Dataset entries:
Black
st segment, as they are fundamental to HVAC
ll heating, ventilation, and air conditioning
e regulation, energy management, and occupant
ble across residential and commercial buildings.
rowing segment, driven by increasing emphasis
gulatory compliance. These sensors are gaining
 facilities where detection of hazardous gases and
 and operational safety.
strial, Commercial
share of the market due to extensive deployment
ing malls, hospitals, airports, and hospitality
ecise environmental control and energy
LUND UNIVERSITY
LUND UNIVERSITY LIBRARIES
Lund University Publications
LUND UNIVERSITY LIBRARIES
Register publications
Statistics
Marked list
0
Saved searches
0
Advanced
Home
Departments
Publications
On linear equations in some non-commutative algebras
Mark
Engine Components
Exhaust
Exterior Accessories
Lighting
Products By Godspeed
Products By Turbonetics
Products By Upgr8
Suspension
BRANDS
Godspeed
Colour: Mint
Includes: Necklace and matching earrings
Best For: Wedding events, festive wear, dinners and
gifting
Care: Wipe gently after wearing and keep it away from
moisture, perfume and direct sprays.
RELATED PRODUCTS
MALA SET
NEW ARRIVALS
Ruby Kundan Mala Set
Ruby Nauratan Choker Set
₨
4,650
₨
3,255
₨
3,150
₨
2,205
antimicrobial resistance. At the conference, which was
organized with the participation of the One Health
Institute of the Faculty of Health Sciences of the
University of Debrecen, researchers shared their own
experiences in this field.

---

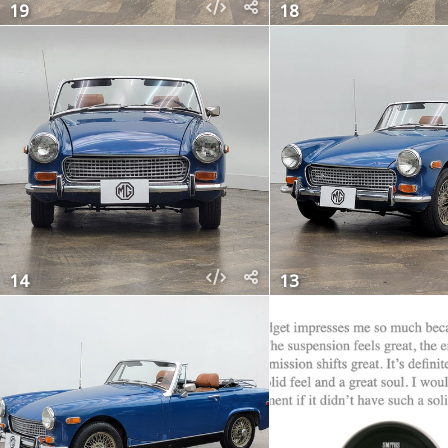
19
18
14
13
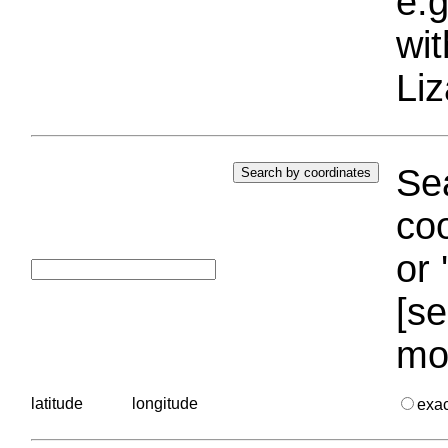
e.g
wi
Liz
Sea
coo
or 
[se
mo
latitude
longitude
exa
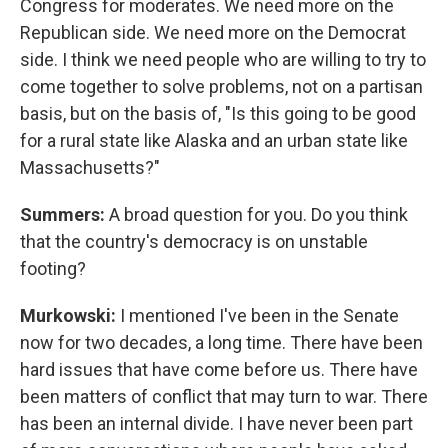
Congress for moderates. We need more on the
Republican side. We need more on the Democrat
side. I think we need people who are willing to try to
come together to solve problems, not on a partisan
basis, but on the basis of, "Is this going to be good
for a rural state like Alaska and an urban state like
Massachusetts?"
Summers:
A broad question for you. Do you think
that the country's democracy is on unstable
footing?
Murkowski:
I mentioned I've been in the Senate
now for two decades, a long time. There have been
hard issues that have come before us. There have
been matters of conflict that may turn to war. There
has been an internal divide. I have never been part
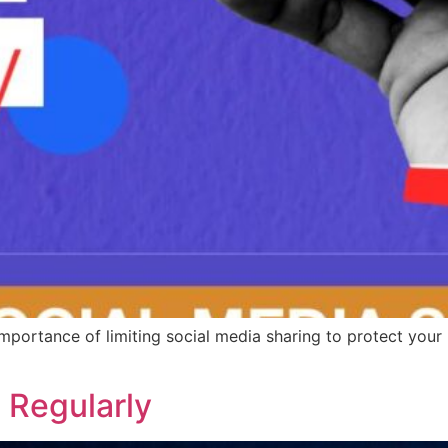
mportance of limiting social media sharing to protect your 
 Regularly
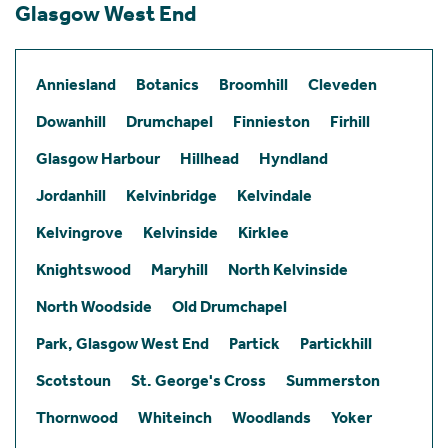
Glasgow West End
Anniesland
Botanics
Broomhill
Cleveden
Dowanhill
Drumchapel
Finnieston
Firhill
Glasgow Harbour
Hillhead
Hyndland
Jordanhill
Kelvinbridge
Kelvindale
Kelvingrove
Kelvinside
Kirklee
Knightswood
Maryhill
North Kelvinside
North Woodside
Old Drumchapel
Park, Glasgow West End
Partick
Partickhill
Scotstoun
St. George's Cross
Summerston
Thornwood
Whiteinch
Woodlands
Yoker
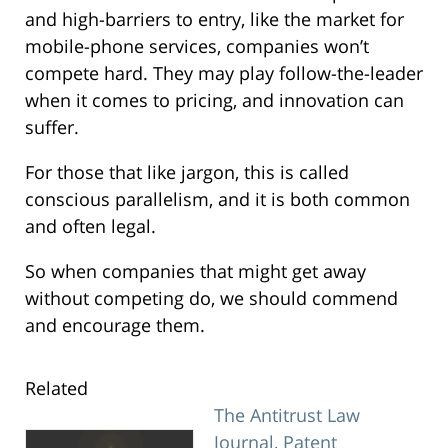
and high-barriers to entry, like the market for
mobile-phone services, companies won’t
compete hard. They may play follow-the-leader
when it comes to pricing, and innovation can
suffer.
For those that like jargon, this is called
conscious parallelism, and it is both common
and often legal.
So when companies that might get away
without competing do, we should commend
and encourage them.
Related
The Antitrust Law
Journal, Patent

● **Task**
Nothing but the lines from the one with "mportance of limiting" to the one with "Journal, Patent" above, both included, should be transcribed, exactly and without pictures.

● **Solution for this exercise**
mportance of limiting social media sharing to protect your 
 Regularly
Glasgow West End
Anniesland
Botanics
Broomhill
Cleveden
Dowanhill
Drumchapel
Finnieston
Firhill
Glasgow Harbour
Hillhead
Hyndland
Jordanhill
Kelvinbridge
Kelvindale
Kelvingrove
Kelvinside
Kirklee
Knightswood
Maryhill
North Kelvinside
North Woodside
Old Drumchapel
Park, Glasgow West End
Partick
Partickhill
Scotstoun
St. George's Cross
Summerston
Thornwood
Whiteinch
Woodlands
Yoker
and high-barriers to entry, like the market for
mobile-phone services, companies won’t
compete hard. They may play follow-the-leader
when it comes to pricing, and innovation can
suffer.
For those that like jargon, this is called
conscious parallelism, and it is both common
and often legal.
So when companies that might get away
without competing do, we should commend
and encourage them.
Related
The Antitrust Law
Journal, Patent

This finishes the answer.